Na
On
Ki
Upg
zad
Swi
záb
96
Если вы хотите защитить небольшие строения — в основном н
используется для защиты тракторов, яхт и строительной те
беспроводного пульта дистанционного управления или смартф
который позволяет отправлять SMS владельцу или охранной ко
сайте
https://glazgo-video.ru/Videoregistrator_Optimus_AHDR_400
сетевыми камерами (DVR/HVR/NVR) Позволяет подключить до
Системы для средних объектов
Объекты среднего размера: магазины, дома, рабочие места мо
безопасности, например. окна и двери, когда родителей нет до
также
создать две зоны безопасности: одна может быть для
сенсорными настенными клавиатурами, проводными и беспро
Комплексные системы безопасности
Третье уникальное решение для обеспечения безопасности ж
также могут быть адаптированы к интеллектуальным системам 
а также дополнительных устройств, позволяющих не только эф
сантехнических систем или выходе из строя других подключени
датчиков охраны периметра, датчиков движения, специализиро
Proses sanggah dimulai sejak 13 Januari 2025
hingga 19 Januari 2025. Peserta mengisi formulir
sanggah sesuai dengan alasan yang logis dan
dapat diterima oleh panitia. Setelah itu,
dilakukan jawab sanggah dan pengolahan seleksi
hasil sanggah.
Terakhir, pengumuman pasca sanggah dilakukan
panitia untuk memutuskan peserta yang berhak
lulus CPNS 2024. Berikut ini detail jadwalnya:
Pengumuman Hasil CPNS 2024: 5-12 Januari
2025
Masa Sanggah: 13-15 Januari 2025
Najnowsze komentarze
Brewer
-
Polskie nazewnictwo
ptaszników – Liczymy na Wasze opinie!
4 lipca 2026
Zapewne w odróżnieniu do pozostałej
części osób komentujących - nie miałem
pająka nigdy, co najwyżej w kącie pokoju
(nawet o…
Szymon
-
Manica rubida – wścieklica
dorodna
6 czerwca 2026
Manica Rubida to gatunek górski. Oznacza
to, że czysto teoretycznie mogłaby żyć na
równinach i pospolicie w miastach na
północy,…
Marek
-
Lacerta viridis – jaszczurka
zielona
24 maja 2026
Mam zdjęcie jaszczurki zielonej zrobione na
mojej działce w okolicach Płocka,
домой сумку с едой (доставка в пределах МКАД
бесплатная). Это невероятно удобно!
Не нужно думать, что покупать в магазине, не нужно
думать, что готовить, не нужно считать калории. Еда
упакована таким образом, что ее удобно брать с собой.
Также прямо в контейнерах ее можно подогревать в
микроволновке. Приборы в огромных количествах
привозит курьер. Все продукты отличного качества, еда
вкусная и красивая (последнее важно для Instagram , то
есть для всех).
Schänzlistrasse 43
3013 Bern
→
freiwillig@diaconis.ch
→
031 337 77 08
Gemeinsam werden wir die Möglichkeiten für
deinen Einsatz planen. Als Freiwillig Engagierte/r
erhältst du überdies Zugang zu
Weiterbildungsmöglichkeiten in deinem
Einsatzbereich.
+++
[Task brief]
Copy each line of the entries that includes the word "думать".

[Result for this task]
Не нужно думать, что покупать в магазине, не нужно
думать, что готовить, не нужно считать калории. Еда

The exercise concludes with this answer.